The Belfast Agreement does not represent defeat or assimilation, but is a political accommodation "which could be a way out of the darkness of the last 30 years into a better future," the Presbyterian Church has said.
Some 20 per cent of the population in the North - or 300,000 people - are Presbyterians, making it the largest Protestant denomination.
A detailed response to the agreement issued by the Presbyterian General Assembly yesterday did not call specifically for a Yes or No vote.
The Moderator of the assembly, Dr Sam Hutchinson, said the response was designed to help people make up their minds, and copies of it are being circulated.
He said that because the assembly had encouraged politicians to enter the talks process, it would be "inappropriate to remain silent when our country faces one of the most crucial decisions of this century."
Dr John Dunlop, co-convenor of the Church and Government Committee which drew up the response, said it was not for the Church to say definitively Yes or No to the agreement. Instead, it was setting out the difficulties and the good things within the Good Friday document, and people should judge it for themselves.
People, he said, would have to choose from all the available options, "knowing that no change is not something which is possible". The only way to reach a political accommodation between different groups of people was to engage in a political negotiating process to try to accommodate the concerns and the rights of the different groups.
"This is a document that has attempted to do that. We say to people, you have got to try to judge it in the light of the necessity of that happening. If you are going to start it all over again, are you going to come up with an agreement which is substantially different from this?" Dr Dunlop asked.
The response commends those who were involved in the talks process, and points out that under the agreement any change in the constitutional position of Northern Ireland would have to be agreed by a majority of the people.
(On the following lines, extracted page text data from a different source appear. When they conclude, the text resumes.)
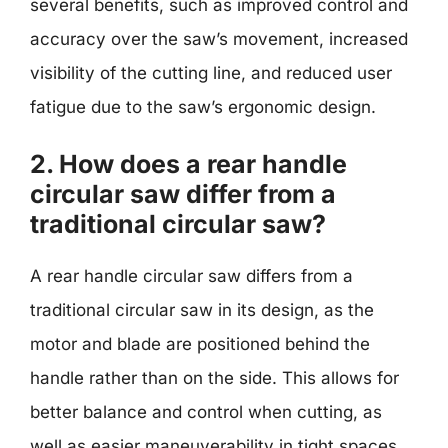
several benefits, such as improved control and
accuracy over the saw’s movement, increased
visibility of the cutting line, and reduced user
fatigue due to the saw’s ergonomic design.
2. How does a rear handle
circular saw differ from a
traditional circular saw?
A rear handle circular saw differs from a
traditional circular saw in its design, as the
motor and blade are positioned behind the
handle rather than on the side. This allows for
better balance and control when cutting, as
well as easier maneuverability in tight spaces.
It says the Presbyterian Church had long asked for Articles 2 and 3 of the Irish Constitution to be addressed and these would be amended to recognise the principle of consent. "This significantly modifies the nationalist ideal of the right to self-determination of the people of Ireland as a single whole," the document states.
The Assembly would offer all the people of Northern Ireland greater control over their future as it would return power to locally-elected representatives.
It describes prisoner releases as a "most difficult" issue, and says they "can only be contemplated as part of a search for a greater good."
Those who signed the Mitchell Principles, it says, are under a moral obligation to pursue actively the decommissioning of weapons, and paramilitary groups owe it to the community to act quickly.
While accepting that the composition, culture, and style of policing should be reflective and supportive of the diverse traditions and peoples of the North, it says it would be concerned at any dismantling of the RUC.
Dr Hutchinson said he had recently returned from a visit to Israel and the Palestinian territories. He had come to the conclusion that the history of that region was one of missed opportunities.
"I hope the same will not be true of our land," he added.